Kiran Kumbhar ([email protected])
Kiran Kumbhar is a physician and public health expert currently working as a Postdoctoral Fellow, Department of the History of Medicine, Johns Hopkins School of Medicine. He was previously the Dr Malathy Singh Lecturer and postdoctoral associate at the South Asian Studies Council at Yale University. He graduated with a PhD in History of Science from Harvard University in 2022. His PhD dissertation examined the history of people’s trust in (biomedical) doctors in India in the post-independence period, attempting to explore the social and political aspects of public skepticism and anger against doctors in recent decades.
He studied medicine at Byramjee Jeejeebhoy Medical College, Pune (2010), and health policy at Harvard Chan School of Public Health (2015). At Harvard University, he was awarded the Government of India Amartya Sen Fellowship for the year 2016-17.

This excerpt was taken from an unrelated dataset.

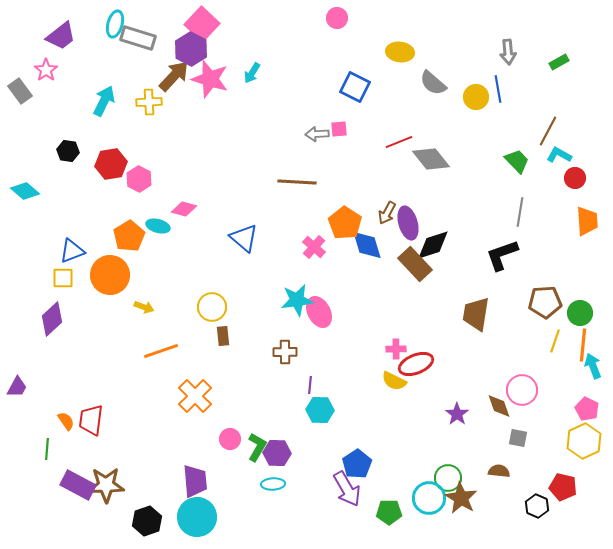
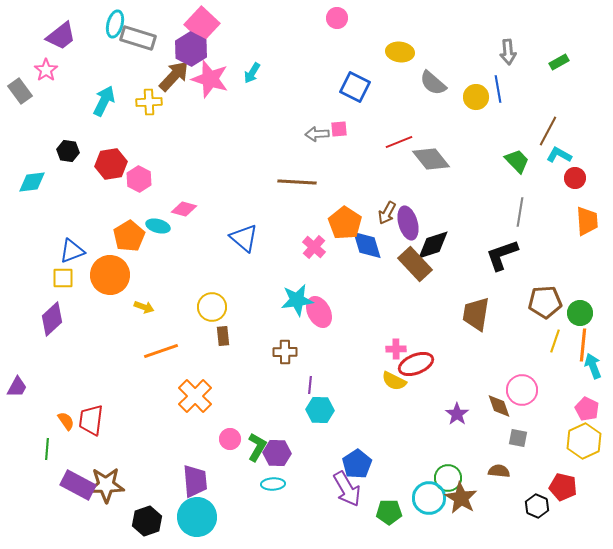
cyan diamond at (25, 191): moved 7 px right, 9 px up; rotated 48 degrees counterclockwise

He has practised medicine and worked as a Medical Officer in public and private hospitals, including a District Hospital in Maharashtra and a government hospital in Delhi. As a public health expert he has primarily worked in public outreach and communication, regularly writing for the general public on topics like universal healthcare, inequities in healthcare access, and medical education reform. In recent years, he has also written on the history of medicine and healthcare, modern Indian history, contemporary politics, casteism in medicine and healthcare, and the COVID-19 pandemic. He has been published in the Times of India, Wire, Scroll, Huffington Post, and The Swaddle among others.